Poster

  • 18:15 – 19:00
Community members

LLM-Assisted Variable Annotation using the I-ADOPT Framework

Poster
In session Postersession No. 2 , Sept. 3, 2025, 18:15 – 19:00
Exact timing: 18:15 – 19:00

Rastegar, Arvin1ORCID iD icon
  1. Karlsruhe Institute of Technology

Effective data stewardship in research hinges upon the consistent and FAIR (Findable, Accessible, Interoperable, Reusable) representation of scientific variables across diverse environmental disciplines. Within the Helmholtz Earth and Environment DataHub initiative, we are, hence, developing an innovative approach utilizing Large Language Models (LLMs) to support data producers by automating the semantic annotation of research data. Our service employs the community-driven I-ADOPT framework, which decomposes variable definitions from natural language descriptions into essential atomic parts, ensuring naming consistency and interoperability.
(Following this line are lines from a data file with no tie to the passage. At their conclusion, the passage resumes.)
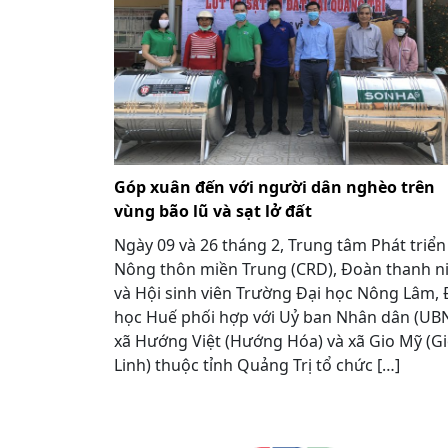
Góp xuân đến với người dân nghèo trên
vùng bão lũ và sạt lở đất
Ngày 09 và 26 tháng 2, Trung tâm Phát triển
Nông thôn miền Trung (CRD), Đoàn thanh n
và Hội sinh viên Trường Đại học Nông Lâm, 
học Huế phối hợp với Uỷ ban Nhân dân (UB
xã Hướng Việt (Hướng Hóa) và xã Gio Mỹ (G
Linh) thuộc tỉnh Quảng Trị tổ chức […]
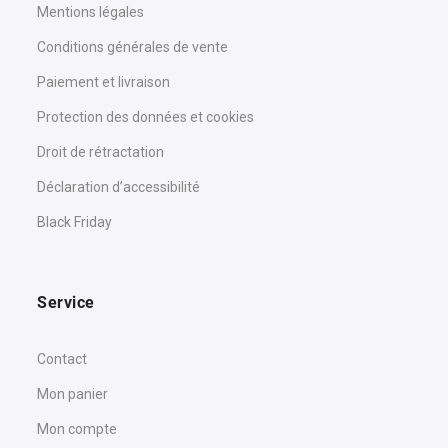
Mentions légales
Conditions générales de vente
Paiement et livraison
Protection des données et cookies
Droit de rétractation
Déclaration d’accessibilité
Black Friday
Service
Contact
Mon panier
Mon compte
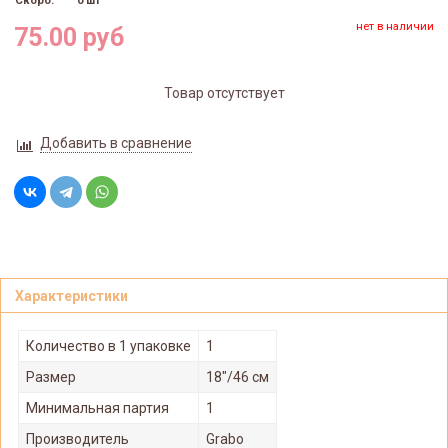
Скоро:
0 шт
нет в наличии
75.00 руб
Товар отсутствует
Добавить в сравнение
Характеристики
Количество в 1 упаковке
1
Размер
18"/46 см
Минимальная партия
1
Производитель
Grabo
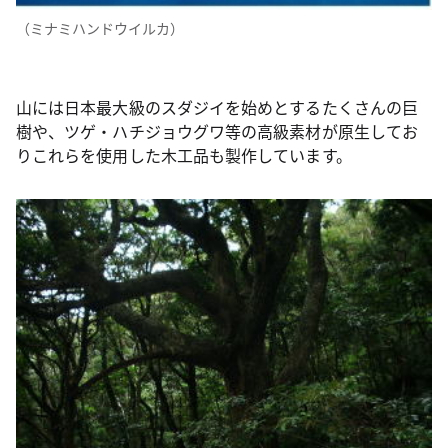
（ミナミハンドウイルカ）
山には日本最大級のスダジイを始めとするたくさんの巨
樹や、ツゲ・ハチジョウグワ等の高級素材が原生してお
りこれらを使用した木工品も製作しています。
In this poster, we present our approach to developing an LLM-based annotation service, highlighting key challenges and solutions as well as the integration in higher-level infrastructures of the Helmholtz DataHub and beyond. The proposed annotation framework significantly streamlines the integration and harmonizes the description of environmental data across domains such as climate, biodiversity, and atmospheric sciences, aligning closely with the objectives of the NFDI and European Open Science Cloud (EOSC).

This contribution showcases how advanced semantic annotation tools can support data stewardship in practical research contexts, enhancing reproducibility, interoperability, and collaboration within the scientific community.